Keser made the jump when the Next MacGyver competition was announced last year. The competition was a partnership among the U.S. National Academy of Engineering, the University of Southern California Viterbi School of Engineering, the MacGyver Foundation, and Lee Zlotoff, the creator of the original hit U.S. TV show “MacGyver,” which ran from 1985 to 1992. (For those too young to remember the awesomeness of the show, it featured Richard Dean Anderson as the titular hero, improvising ad hoc ways to disarm bombs, fly a parasail, or make a gas mask, often with little more than a paper clip and a piece of duct tape.) The competition’s goal was to come up with ideas for a show featuring a female engineer with similar problem-solving skills.

Keser learned about the competition through Qualcomm’s Women in Science and Engineering group. “I just thought it was a great idea, being able to reach women and show women in engineering through entertainment. So that’s how I got interested,” she says.

The initial entry consisted of a 1,000-word synopsis of the plot and characters. Keser says she got her idea for a show from IEEE conference attendees who suggested that she become an expert witness after retiring. “I thought, ‘Wouldn’t it be great to have a female engineer who every week testifies as an expert witness, works on a different case, and finds some sort of mystery she needs to solve through engineering?’ ” Keser called her show “Rule 702,” referring to the U.S. federal regulation governing expert testimony.

Keser first won through to the finalist round in the summer of 2015, where 12 writers were chosen from 2,000 entrants to pitch their ideas to a jury of engineers and producers. She went on to become one of five winners, the only engineer among them. They received US $5,000 and were paired with producers to help develop their ideas into pilots to pitch to networks.

Coincidentally, her producing mentor is also an IEEE member—Lori McCreary, a former computer scientist who is now CEO of Revelations Entertainment, best known for the CBS show “Madam Secretary” and as the producing partner of actor Morgan Freeman.

Before landing at Qualcomm in 2009, Keser spent a dozen years in research at Motorola Semiconductor and its successor, Freescale Semiconductor. She earned a Ph.D. in materials science and engineering from the University of Illinois at Urbana-Champaign in 1997 and a bachelor’s in engineering from Cornell University in 1993.
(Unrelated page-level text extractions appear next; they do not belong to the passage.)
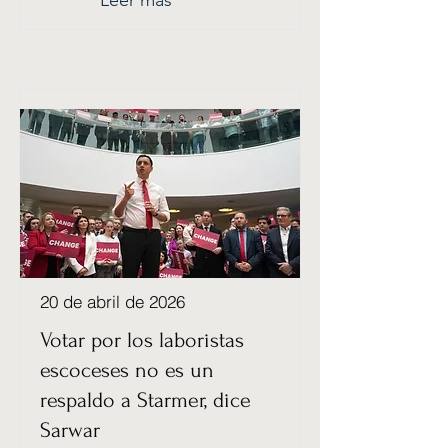
Leer más
20 de abril de 2026
Votar por los laboristas
escoceses no es un
respaldo a Starmer, dice
Sarwar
Keser says she attacked the creative hurdles to becoming a scriptwriter in a way that was similar to how she attacked engineering problems in her career. “That’s what we do in engineering, a lot of problem solving,” says Keser. “In engineering, you look up a problem in IEEE Xplore, see what papers pop up, and learn from what’s already been published. Here, I used the Internet, rather than technical journals.” Keser read the book Story: Substance, Structure, Style and the Principles of Screenwriting by Robert McKee (HarperCollins, 1997), watched YouTube videos on pitching, and practiced by videotaping and watching herself.

After winning over the jury, Keser spent the next six months working with McCreary and Revelations vice president Tracy Mercer to develop a pilot script. Keser would get direction during weekly teleconferences, then incorporate McCreary’s and Mercer’s notes on weekends. By the end of last year, the project was ready for Revelations to pitch to CBS, where it is currently under consideration for next year.

For other engineers looking to write for TV or film, Keser suggests entering screenwriting competitions, building exposure through a blog or YouTube channel, or becoming a technical consultant in your area of expertise.

“Being an engineer is something that not a lot of people can do,” she says, “so bringing that perspective is unique in Hollywood.”

This article appears in the August 2016 print issue as “Profile: Beth Keser.”